§ **What to work on**
Every line from the one that includes "දෙපාර්තමේන්තුවෙන් නව App එකක්" to the end of the entries should be written out exactly, with the first and last included.

§ **Source records**
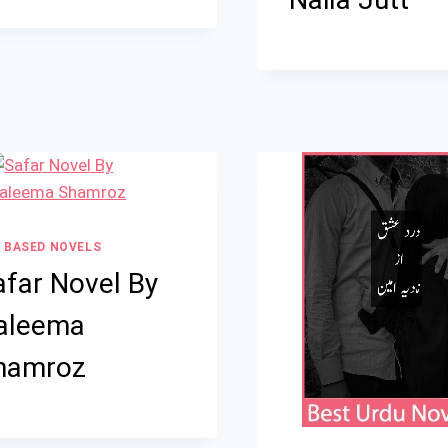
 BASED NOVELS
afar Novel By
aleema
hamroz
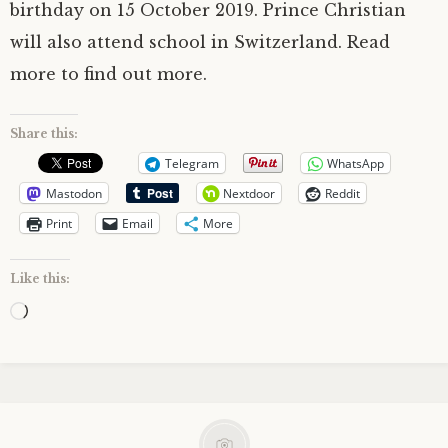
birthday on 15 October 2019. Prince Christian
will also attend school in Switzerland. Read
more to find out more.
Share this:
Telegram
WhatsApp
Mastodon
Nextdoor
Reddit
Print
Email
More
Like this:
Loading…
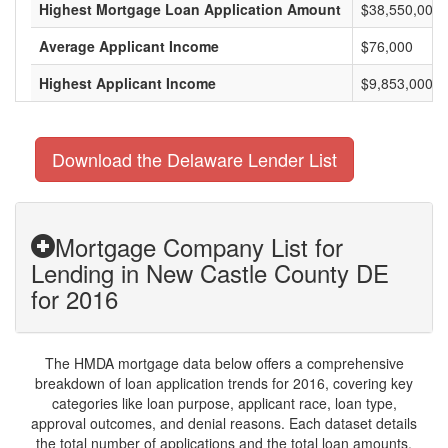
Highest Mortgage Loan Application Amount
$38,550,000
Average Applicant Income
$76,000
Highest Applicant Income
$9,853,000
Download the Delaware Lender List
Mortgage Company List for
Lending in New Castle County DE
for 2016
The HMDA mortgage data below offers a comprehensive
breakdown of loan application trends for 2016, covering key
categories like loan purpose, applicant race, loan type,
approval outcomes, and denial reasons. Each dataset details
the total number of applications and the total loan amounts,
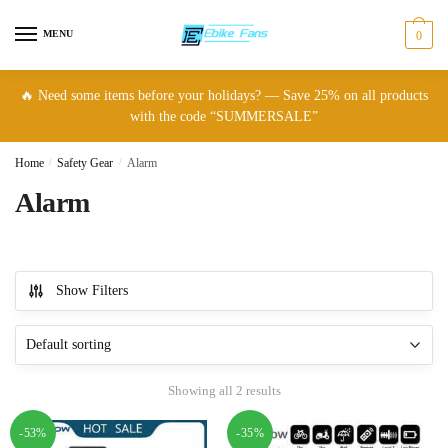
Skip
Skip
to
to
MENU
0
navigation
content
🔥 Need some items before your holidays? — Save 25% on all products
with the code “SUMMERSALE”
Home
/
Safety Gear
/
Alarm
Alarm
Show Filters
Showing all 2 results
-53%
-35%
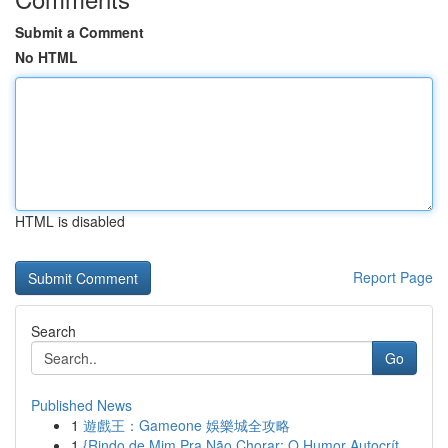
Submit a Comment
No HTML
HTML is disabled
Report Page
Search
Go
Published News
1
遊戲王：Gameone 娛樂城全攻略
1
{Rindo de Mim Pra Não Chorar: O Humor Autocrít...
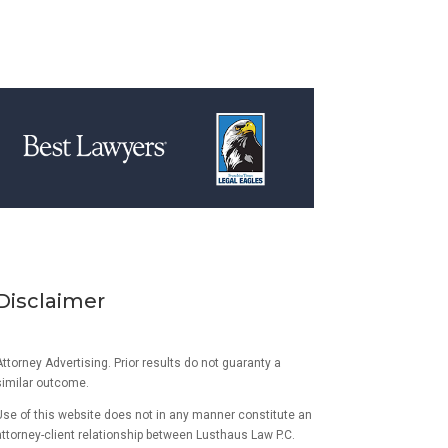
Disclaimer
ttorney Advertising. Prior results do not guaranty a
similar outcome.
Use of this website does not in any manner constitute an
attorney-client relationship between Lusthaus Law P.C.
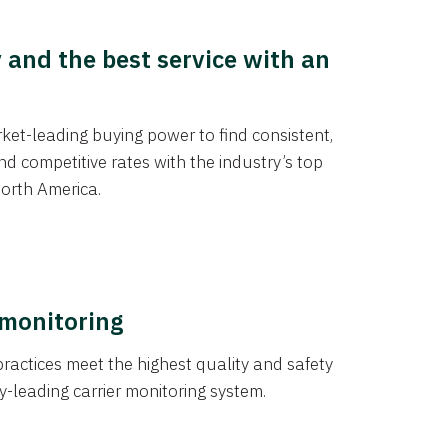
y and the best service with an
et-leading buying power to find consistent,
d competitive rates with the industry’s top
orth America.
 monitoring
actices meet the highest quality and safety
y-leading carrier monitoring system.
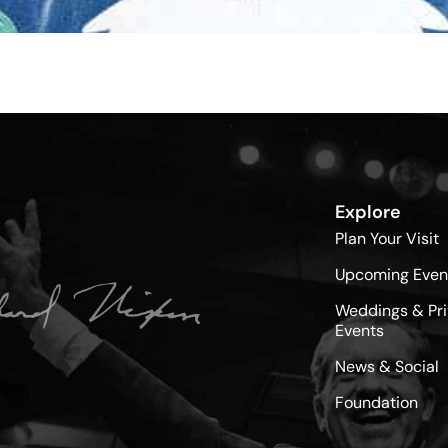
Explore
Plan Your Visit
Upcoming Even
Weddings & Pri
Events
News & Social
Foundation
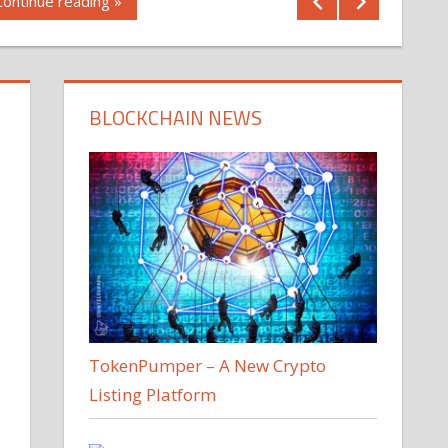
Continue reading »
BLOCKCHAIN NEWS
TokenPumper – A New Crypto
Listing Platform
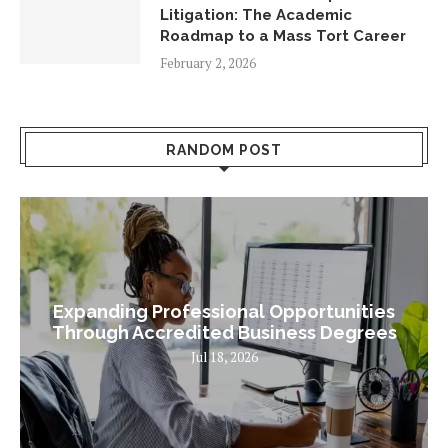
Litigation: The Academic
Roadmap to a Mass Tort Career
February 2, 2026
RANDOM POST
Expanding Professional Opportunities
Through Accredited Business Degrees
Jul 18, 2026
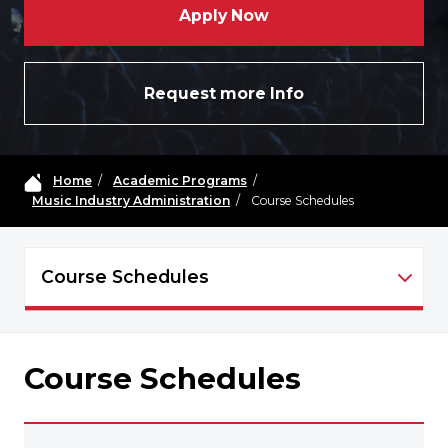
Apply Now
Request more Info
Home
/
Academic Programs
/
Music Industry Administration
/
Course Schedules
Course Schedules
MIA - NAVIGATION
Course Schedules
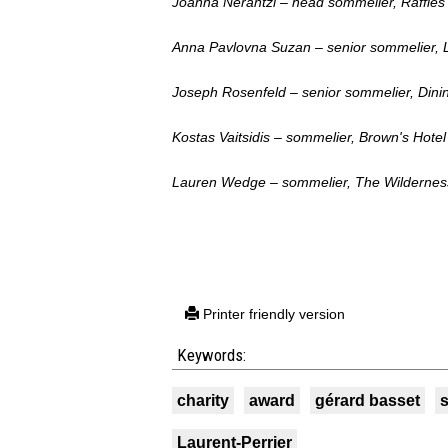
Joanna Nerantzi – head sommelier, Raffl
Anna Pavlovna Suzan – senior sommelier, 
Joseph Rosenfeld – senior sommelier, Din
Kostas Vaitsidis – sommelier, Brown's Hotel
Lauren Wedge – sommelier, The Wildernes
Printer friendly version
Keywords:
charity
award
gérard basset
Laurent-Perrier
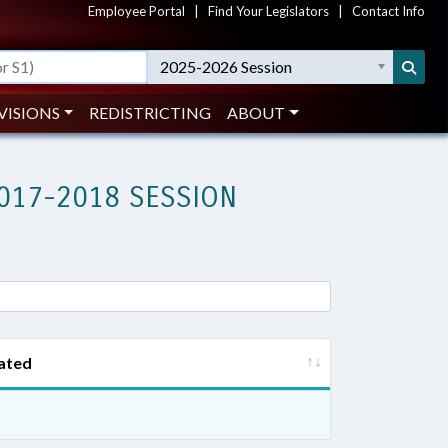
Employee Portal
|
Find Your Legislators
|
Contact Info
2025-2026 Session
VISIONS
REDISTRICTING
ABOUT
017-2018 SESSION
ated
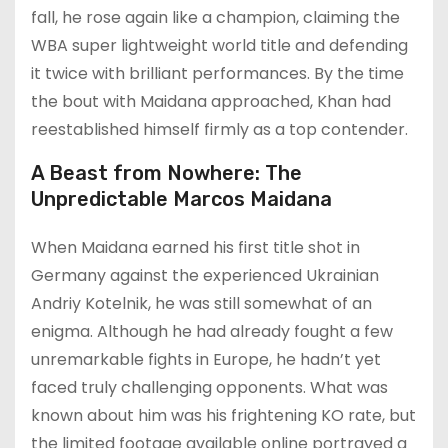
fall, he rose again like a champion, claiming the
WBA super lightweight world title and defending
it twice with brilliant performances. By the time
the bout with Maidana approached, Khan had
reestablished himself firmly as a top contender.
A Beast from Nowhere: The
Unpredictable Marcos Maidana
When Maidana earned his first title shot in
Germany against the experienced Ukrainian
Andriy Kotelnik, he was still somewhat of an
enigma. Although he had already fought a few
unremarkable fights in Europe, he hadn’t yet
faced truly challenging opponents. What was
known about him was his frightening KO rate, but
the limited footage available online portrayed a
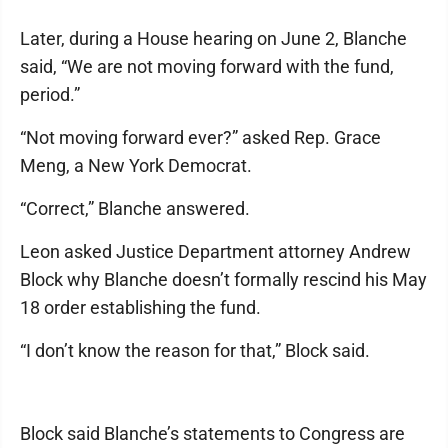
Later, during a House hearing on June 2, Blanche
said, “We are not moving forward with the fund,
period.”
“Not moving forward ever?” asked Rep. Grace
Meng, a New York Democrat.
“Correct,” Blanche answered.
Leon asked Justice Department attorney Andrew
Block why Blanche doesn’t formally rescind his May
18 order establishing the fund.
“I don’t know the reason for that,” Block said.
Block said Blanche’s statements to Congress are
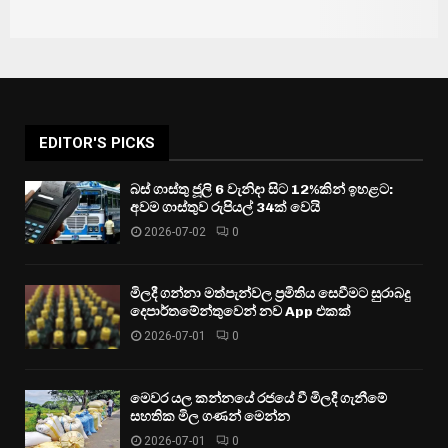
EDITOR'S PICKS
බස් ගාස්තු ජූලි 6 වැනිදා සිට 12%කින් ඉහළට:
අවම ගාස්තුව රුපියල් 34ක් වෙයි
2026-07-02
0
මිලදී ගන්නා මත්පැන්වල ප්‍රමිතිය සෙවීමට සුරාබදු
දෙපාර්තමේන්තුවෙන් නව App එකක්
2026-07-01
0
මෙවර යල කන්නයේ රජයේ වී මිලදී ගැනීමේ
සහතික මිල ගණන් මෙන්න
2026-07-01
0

§ **Written response**
දෙපාර්තමේන්තුවෙන් නව App එකක්
2026-07-01
0
මෙවර යල කන්නයේ රජයේ වී මිලදී ගැනීමේ
සහතික මිල ගණන් මෙන්න
2026-07-01
0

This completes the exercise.